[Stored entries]
━━━━━━
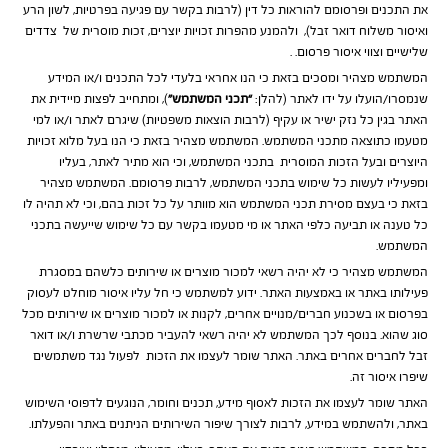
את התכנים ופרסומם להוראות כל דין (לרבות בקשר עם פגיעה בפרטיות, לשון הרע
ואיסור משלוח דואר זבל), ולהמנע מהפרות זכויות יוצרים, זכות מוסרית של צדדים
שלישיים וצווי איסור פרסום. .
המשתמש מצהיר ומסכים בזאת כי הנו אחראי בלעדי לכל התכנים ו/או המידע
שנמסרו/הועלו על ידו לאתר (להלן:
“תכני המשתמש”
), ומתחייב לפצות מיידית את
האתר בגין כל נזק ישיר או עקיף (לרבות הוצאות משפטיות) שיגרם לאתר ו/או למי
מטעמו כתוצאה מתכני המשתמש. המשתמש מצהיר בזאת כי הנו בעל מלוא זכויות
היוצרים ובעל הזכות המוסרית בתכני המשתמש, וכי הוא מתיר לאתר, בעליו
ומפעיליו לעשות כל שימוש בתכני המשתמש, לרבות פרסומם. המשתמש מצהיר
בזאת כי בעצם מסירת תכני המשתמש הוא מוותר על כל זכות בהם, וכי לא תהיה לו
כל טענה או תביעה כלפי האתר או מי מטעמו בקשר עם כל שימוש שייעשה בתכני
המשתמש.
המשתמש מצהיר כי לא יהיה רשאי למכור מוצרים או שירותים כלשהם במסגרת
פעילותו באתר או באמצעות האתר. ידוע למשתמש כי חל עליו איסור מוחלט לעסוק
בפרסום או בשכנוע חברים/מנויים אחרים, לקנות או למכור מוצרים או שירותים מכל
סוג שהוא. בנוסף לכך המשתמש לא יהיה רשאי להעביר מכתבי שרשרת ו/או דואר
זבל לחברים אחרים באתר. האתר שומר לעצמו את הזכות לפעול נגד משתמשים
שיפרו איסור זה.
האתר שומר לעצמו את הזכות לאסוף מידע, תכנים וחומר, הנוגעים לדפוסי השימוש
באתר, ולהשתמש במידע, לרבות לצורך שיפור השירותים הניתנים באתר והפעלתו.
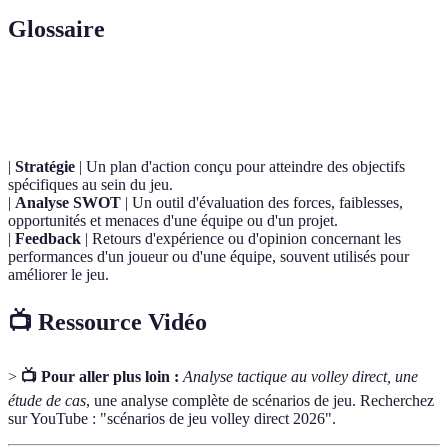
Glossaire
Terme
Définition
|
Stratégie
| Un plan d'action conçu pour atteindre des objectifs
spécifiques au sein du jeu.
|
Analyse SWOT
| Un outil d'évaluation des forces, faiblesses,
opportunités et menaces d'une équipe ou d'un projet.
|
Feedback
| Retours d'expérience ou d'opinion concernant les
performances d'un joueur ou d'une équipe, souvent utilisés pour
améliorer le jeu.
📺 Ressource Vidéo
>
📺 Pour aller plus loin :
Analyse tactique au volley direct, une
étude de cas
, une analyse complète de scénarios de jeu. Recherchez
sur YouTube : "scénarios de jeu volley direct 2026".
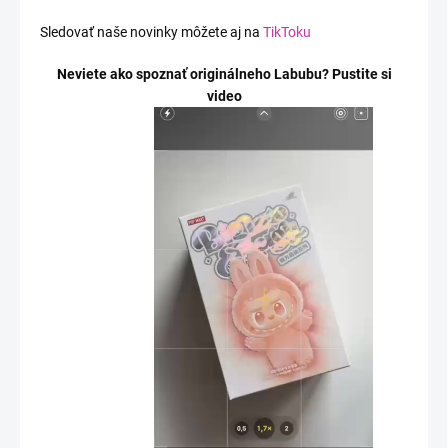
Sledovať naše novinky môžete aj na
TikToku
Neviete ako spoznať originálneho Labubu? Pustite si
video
━━━━━━
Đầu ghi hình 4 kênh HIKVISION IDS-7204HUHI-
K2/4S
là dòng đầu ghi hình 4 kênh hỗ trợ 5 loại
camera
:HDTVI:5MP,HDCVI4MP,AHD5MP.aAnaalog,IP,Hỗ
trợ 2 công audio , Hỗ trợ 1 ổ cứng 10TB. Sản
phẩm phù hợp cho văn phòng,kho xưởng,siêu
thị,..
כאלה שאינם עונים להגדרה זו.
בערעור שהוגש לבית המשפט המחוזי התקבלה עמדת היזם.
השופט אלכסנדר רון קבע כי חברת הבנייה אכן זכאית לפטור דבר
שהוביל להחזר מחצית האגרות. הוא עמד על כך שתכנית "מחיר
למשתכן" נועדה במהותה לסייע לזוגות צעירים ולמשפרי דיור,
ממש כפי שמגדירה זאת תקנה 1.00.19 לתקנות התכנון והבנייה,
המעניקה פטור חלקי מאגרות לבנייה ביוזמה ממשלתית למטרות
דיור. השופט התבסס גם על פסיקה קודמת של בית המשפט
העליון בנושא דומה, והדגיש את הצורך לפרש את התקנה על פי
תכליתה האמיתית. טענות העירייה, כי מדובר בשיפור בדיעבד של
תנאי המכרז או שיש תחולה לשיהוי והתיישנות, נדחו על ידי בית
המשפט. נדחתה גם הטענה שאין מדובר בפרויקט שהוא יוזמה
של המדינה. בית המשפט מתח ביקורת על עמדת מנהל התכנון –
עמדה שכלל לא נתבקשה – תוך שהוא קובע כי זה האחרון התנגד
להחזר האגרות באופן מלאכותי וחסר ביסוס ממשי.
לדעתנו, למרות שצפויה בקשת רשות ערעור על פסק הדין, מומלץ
━━━━━━
Problem to work on: Search the records for the word "kênh". Copy each line where it appears.

Result of this exercise:
Đầu ghi hình 4 kênh HIKVISION IDS-7204HUHI-
là dòng đầu ghi hình 4 kênh hỗ trợ 5 loại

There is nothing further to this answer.